Top-Level Architecture¶

Figure 1 **Figure 1.** pccx v002 top-level block diagram. Shows the data path between host DDR4 and the device-side L2 cache, the clock domain crossings, and the placement of each heterogeneous compute core.¶

pccx v002 system context — PS, PL NPU, and external DRAM — Figure 2 **Figure 2.** System context. The AXI-Lite command path (`CMD_IN`) carries 64-bit instructions from the host driver into the Control Unit + Dispatcher; the dual-direction AXI-Lite `STAT_OUT` reports async completion. Four 128-bit AXI-HP ports plus one ACP port move the bulk data (weights, activations, KV cache) between external DDR4 and the AXI Interconnect. Inside the PL, the Dispatcher fans μops out over a single trunk to the GEMM, GEMV, SFU, and DMA back-ends, which read and write through the L1 Weight Buffer and the L2 cache.¶

1. Design Principles¶

The top level is organized around four principles.

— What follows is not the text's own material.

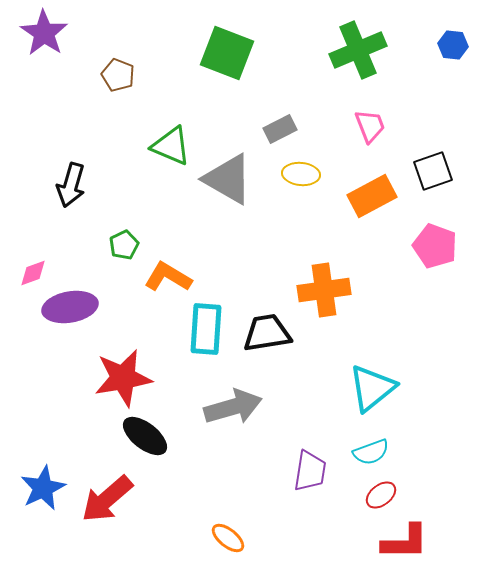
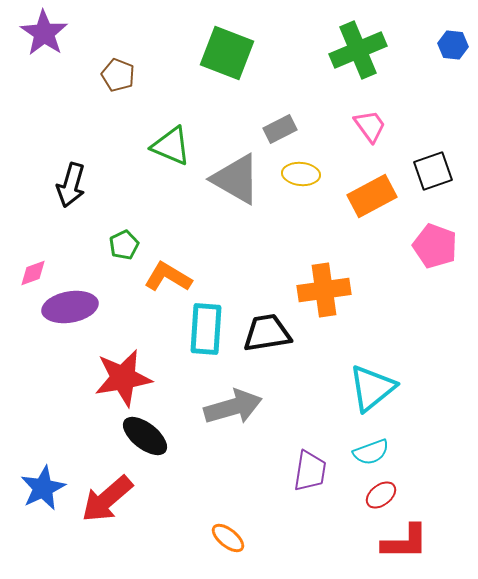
pink trapezoid: rotated 15 degrees counterclockwise
gray triangle: moved 8 px right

Clock domain separation — The AXI infrastructure (250 MHz) is decoupled from the core logic (400 MHz) so that AXI protocol timing never constrains the core frequency.
Decoupled dataflow — Instruction decode (front-end) and execution (back-end) are separated by an asynchronous FIFO, eliminating pipeline stalls due to dispatch latency.
Separated weight and activation paths — Weights stream directly from host DDR4 into the weight buffer, while activations flow from the central L2 cache. The two streams never collide on the interconnect.
Centralized L2 cache — GEMM, GEMV, and SFU are placed physically close to L2, eliminating the cost of reshuffling activations between layers.

2. Major Blocks¶

Block	Domain	Role
Host Interface	250 MHz	AXI-Lite (control registers), AXI HP ports (data streaming), AXI ACP (host-cache DMA). Bridged to the 400 MHz domain through a CDC FIFO.
Device Interface	400 MHz	Core-side AXI slave. Bridges onto the Weight Bus and the L2 cache R/W ports.
Decoder / Dispatcher	400 MHz	Decodes 64-bit instructions and emits per-opcode control μops. See Instruction Encoding.
Control Unit	400 MHz	Global scheduler. Handles dependency resolution, dispatch ordering, and completion notification.
Weight Buffer	400 MHz	Broadcasts INT4 weights streamed in from the HP ports to the GEMM / GEMV cores.
L2 Cache	400 MHz	Central shared cache. Stores activations, intermediate results, and the KV cache.
Constant Cache	400 MHz	Stores small constants — shape / size pointers, scale factors — written by MEMSET.
Systolic Array (32 × 32, cascade break @ row 16)	400 MHz	GEMM-only 2D systolic array. Single instance; two 32 × 16 sub-chains share the grid. See GEMM Core (Systolic Array).
GEMV Core (×4)	400 MHz	Four parallel cores, each a 32-MAC LUT pipeline + 5-stage reduction tree. See GEMV Core.
SFU (×1)	400 MHz	A single scalar BF16 pipeline (1 element / clk) for Softmax, GELU, RMSNorm, RoPE, and friends. See SFU Core (Complex Vector Operations).

3. Clock Domain Strategy¶

3.1 Why Split the Domains¶

The KV260 AXI interconnect closes timing comfortably at 250 MHz, but the core logic — when all DSP48E2 pipeline stages are enabled — can reach 400 MHz. Separating the two lets each subsystem run at its natural rate:

AXI domain (250 MHz): Host, DMA, AXI-Lite control register access.
Core domain (400 MHz): Dispatcher, Control Unit, every compute core, L2 cache.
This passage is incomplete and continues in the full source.